Hay muchas maneras, desde luego, y muchos grados (hay gente que nada en piscinas de hielo durante diez minutos, por ejemplo), pero aquí voy a exponer, no sólo mi forma favorita y la que practico yo misma, sino también la que considero que es la mejor. Consiste en duchas de agua fría. Para empezar, el agua absorbe mucho calor, y lo hace veinticinco veces más rápido que el aire. E igual de importante es el cuándo que el cómo. Ya hemos dicho que si activamos nuestro TAM, la aceleración del metabolismo dura horas. En realidad, dura casi todo el día, así que el mejor momento para darnos un chapuzón tiritante es por la mañana. No hace falta decir que, a más a más, eso nos ayudará a despertarnos más que cualquier taza de café.

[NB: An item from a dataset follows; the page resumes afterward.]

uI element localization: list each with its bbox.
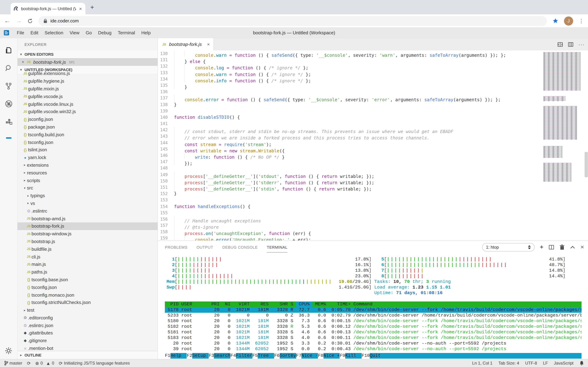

Lo ideal sería estar sumergidxs en una bañera o piscina de agua fría (entre los 15º y los 20º, dependiendo de la resistencia que hayamos desarrollado al frío, la cual irá en aumento) durante unos quince minutos. Ese cuarto de hora es el tiempo que necesita el cuerpo para activar el metabolismo a tal grado que sigamos quemando calorías en forma de calor durante todo el día.


La mayoría, como yo, no tendréis ni piscina ni bañera, así que volvamos al concepto de ducha. No hace falta estar quince minutos bajo la ducha (además, eso sería un gasto de agua considerable). De hecho, la ducha tiene un plus que no tiene la bañera, y es que gracias a la presión de los chorros de agua nos enfriamos más deprisa. La mejor manera es meternos en la ducha con agua tibia (calentarnos, subir nuestra temperatura, para luego bajarla, es una mala idea), e ir bajando la temperatura del agua poco a poco. Cuando lleguemos a nuestro límite de frío (unos 20º grados los primeros días, y nunca bajar de los 15º), esperar unos dos o tres minutos, ¡y correr hacia la toalla! Después del agua fría no volváis al agua caliente. Primero porque anularíamos gran parte de lo que buscamos lograr con nuestro TAM, y después porque sería someter a nuestro cuerpo a un doble estrés térmico, dos cambios muy bruscos de temperatura, y aunque no pasase nada, no hace falta.


Si los baños de agua fría os parecen muy drásticos (o tenéis algún tipo de enfermedad que no os permita exponeros al frío con tanta intensidad), hay decenas de opciones más. Salir a pasear en febrero sin chaqueta -siempre cerca de casa, por si hay que volver corriendo-; caminar desnudos por casa hasta notar el frío; o entrar en verano en cualquier tienda de una cadena de ropa y quedarnos un rato debajo del aire acondicionado. Todo sirve.


Ahora ya lo sabéis, ¡el lema de la Casa Stark nunca tuvo tanto sentido!